(GIVEN RECORDS Opens)

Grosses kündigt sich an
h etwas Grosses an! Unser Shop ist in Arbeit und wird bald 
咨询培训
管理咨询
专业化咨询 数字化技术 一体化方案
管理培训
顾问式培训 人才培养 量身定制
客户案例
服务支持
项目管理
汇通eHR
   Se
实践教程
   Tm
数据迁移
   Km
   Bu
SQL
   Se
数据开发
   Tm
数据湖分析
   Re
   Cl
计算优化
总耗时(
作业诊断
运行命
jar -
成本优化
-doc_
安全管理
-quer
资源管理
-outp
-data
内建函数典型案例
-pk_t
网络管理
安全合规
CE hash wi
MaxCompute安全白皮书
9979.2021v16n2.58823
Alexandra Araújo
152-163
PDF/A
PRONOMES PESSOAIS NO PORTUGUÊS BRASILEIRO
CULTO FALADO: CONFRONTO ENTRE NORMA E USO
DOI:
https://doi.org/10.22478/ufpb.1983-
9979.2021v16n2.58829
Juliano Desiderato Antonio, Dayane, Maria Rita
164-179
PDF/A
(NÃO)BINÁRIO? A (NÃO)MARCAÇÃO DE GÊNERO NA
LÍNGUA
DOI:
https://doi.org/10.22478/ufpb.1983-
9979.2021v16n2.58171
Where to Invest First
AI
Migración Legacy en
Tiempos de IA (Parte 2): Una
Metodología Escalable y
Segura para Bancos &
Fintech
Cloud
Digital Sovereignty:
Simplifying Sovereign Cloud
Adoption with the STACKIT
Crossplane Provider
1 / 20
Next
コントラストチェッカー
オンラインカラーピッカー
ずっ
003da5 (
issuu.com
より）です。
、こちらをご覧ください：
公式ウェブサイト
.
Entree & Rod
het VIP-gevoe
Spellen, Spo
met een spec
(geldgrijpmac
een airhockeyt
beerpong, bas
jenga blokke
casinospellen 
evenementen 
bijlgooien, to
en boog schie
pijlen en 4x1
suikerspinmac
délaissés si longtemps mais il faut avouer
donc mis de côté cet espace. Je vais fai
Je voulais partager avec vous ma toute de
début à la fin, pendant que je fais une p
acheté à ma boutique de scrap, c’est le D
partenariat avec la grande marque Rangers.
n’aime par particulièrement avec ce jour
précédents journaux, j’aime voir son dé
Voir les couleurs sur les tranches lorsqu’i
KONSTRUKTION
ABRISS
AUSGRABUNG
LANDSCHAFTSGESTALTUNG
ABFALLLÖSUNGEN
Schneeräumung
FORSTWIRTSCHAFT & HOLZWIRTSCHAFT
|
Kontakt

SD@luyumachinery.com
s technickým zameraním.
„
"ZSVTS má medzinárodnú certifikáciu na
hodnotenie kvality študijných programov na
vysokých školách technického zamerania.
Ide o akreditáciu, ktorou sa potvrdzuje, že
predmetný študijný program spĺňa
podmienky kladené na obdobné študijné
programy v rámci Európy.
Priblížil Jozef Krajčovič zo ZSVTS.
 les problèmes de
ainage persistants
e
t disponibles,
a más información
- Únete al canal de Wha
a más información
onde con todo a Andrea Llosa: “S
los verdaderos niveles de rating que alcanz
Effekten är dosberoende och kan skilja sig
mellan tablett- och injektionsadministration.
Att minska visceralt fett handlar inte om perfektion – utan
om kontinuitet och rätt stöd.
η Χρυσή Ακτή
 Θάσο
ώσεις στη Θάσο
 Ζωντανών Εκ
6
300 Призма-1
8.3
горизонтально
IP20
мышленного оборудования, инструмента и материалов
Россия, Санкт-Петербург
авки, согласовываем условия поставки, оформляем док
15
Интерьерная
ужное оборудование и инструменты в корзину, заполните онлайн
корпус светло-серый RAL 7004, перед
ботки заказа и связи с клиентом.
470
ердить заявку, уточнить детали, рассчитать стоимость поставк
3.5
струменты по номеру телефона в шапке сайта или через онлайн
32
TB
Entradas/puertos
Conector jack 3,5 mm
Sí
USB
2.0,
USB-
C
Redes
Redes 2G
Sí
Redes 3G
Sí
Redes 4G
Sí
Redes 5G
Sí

(GIVEN RECORDS Closes)

* TASK GOAL *
Output only the lines from the one that contains "ainage persistants" through the final line of the records, exactly as given.

* ANSWER TO THIS PROBLEM *
ainage persistants
e
t disponibles,
a más información
- Únete al canal de Wha
a más información
onde con todo a Andrea Llosa: “S
los verdaderos niveles de rating que alcanz
Effekten är dosberoende och kan skilja sig
mellan tablett- och injektionsadministration.
Att minska visceralt fett handlar inte om perfektion – utan
om kontinuitet och rätt stöd.
η Χρυσή Ακτή
 Θάσο
ώσεις στη Θάσο
 Ζωντανών Εκ
6
300 Призма-1
8.3
горизонтально
IP20
мышленного оборудования, инструмента и материалов
Россия, Санкт-Петербург
авки, согласовываем условия поставки, оформляем док
15
Интерьерная
ужное оборудование и инструменты в корзину, заполните онлайн
корпус светло-серый RAL 7004, перед
ботки заказа и связи с клиентом.
470
ердить заявку, уточнить детали, рассчитать стоимость поставк
3.5
струменты по номеру телефона в шапке сайта или через онлайн
32
TB
Entradas/puertos
Conector jack 3,5 mm
Sí
USB
2.0,
USB-
C
Redes
Redes 2G
Sí
Redes 3G
Sí
Redes 4G
Sí
Redes 5G
Sí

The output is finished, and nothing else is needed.